START Data under study

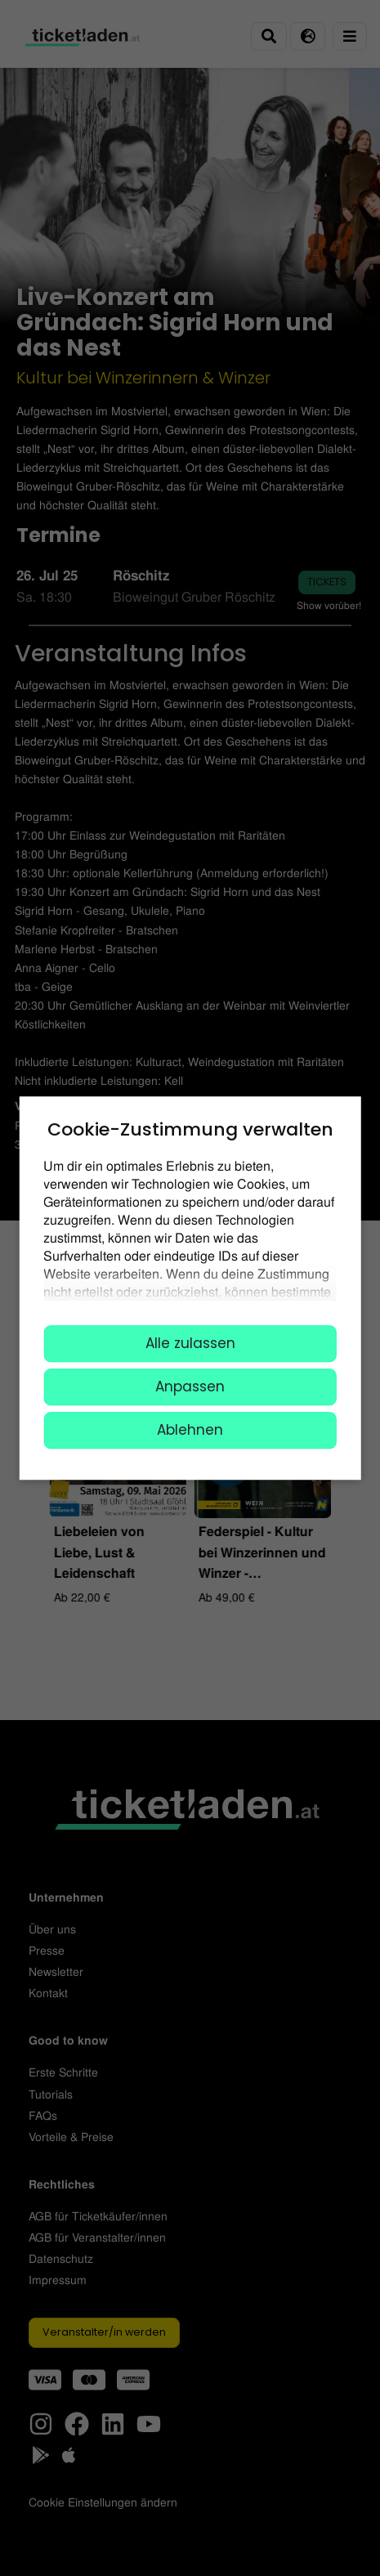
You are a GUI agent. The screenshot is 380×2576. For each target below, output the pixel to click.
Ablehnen (190, 1430)
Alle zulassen (190, 1343)
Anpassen (190, 1386)
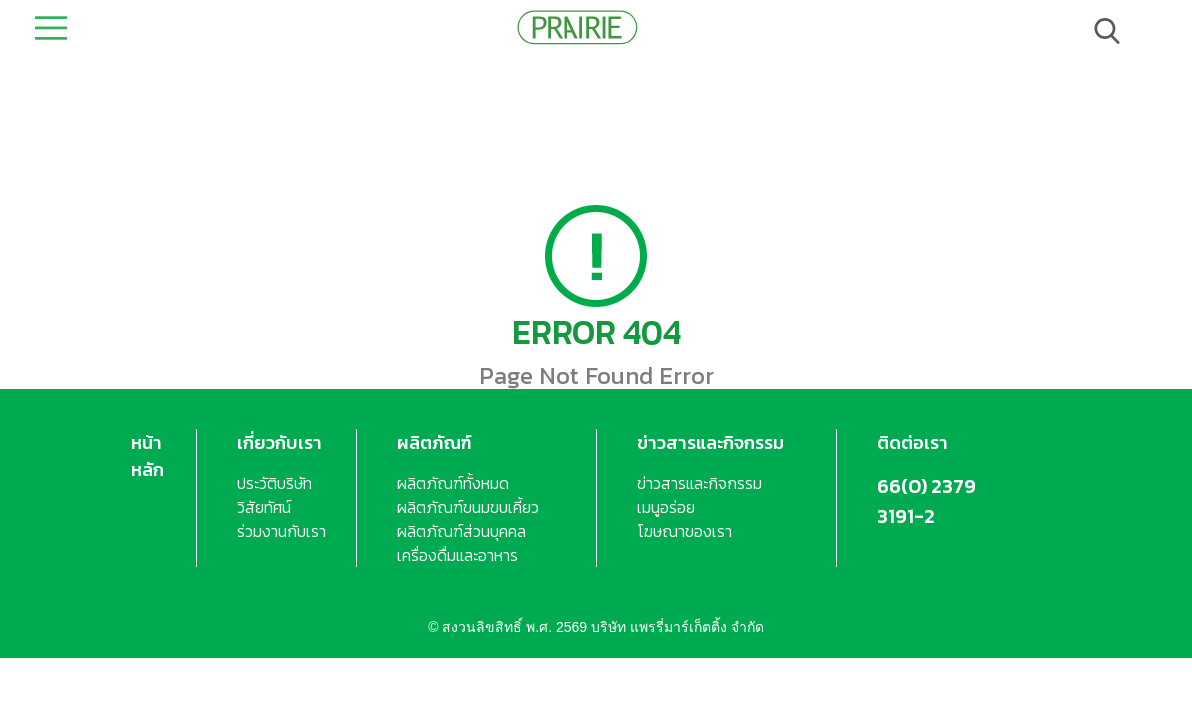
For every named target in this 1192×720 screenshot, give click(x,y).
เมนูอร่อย (666, 507)
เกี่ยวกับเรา (279, 442)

END Data under study

Problem to work on: What count of lines in the listing contain the word "screenshot"? Reply with the number only.

Task response: 2